For most people, I believe there is a strong relationship between the median income and median age. How much money you earn is dependent on how much experience you have, and experience comes with time. In other words, there is an association with how much money you earn and how old you are.

I collected data from the Data Commons Python API. I retrieved data about all 50 states in the United States and information for income, age, population, and crime for every year from 2011 to 2019. Some examples include median income of people who live in Wyoming in 2013 and the count of total crimes in Alabama in 2018. Each row represents a different year for one state, meaning there are 9 rows of data for each state.

Note: After exploring the data (EDA), I realized that I did not have enough relevant information for a model. Specifically, I had data about crimes for different parts of the world, but most did not have a timestamp, like the year of when those numbers of crimes happened. Without several time stamps for each location, it would be difficult to yield any meaningful results from the model, since it wouldn't be comparable to a different time in the same location.

With the semester coming to an end, Professor Holowczak and I ultimately decided to stick to collecting the data that I needed, without worrying about gathering more than 10 GB of data, which was intended for this project as it gives a reason to use an engine for large-scale data processing like Spark. Furthermore, with a large amount of data, using a cloud computing service like AWS makes a lot more sense as it can do things like reduce costs, since you only pay for the services you use and you don't pay for the hardware that is used to process and deploy applications from the data. This led to the decision to use the current dataset from the Data Commons Python API. Previously, I was using data from the Data Commons CSV files, Data Commons Data Download Tool files, and a Kaggle dataset.

Dataset

Sample of dataset from the API
Sample of transformed dataset

I wrote code to collect data from the Data Commons Python API. The resulting dataset needed to be transformed so that the columns could be used for a model, where every record is a yearly observation for a given state. A new column for state abbreviations was added, which will be used to create visualizations of choropleth maps of U.S. states.

Next, I connected to an Amazon EC2 instance and configured the AWS CLI. An Amazon S3 bucket was created and the code used to collect and transform the data from the API was run. The dataset was then placed in an Amazon S3 bucket.

EDA

Exploring the data

The dataset in the Amazon S3 bucket is loaded for exploratory data analysis using Python. The number of rows and columns, column names, data types of each column, number of missing values in each column, and descriptive statistics like mean and max for all the columns were found.

In the dataset, each row is a specific year and gives information for a state in the United States for the total population, median income of a person, median age of a person, and total count of crimes. The data spans a total of 9 years, starting from 2011 to 2019. Furthermore, there is data for all 50 states. There are no missing values.

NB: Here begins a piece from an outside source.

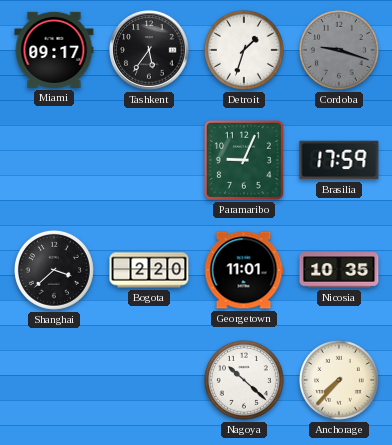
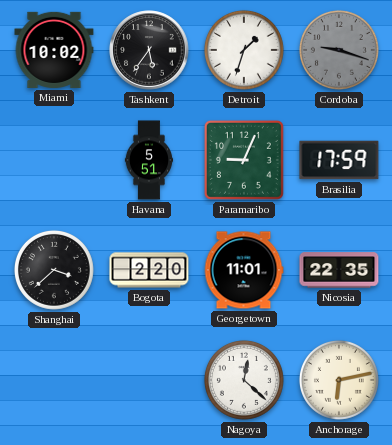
Miami: 09:17 -> 10:02
Havana: none -> 5:51
Nicosia: 10:35 -> 22:35
Nagoya: 10:22 -> 12:22
Anchorage: 7:37 -> 6:13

From this analysis, I concluded that the dataset should be sufficient in predicting crime rates based on the relationship between median income and median age.

Model

Now that all the data is in the Amazon S3 bucket and was explored for any issues, the next step is to build the model to predict crime rates. I decided to use a logistic regression model, which predicts the probability (between 0 and 1) of an event. This is ideal for this dataset because in order to predict crime, there will need to be a measure to say whether or not it is good or bad. Assigning a 1 to represent crime that is higher than the national average and 0 for crime lower than the national average is perfect in this case. The features are state, population, income, and age. The label to predict is whether the total count of crime per 100,000 people in each state within a given year is over the national average of crime per 100,000 people or below for that given year.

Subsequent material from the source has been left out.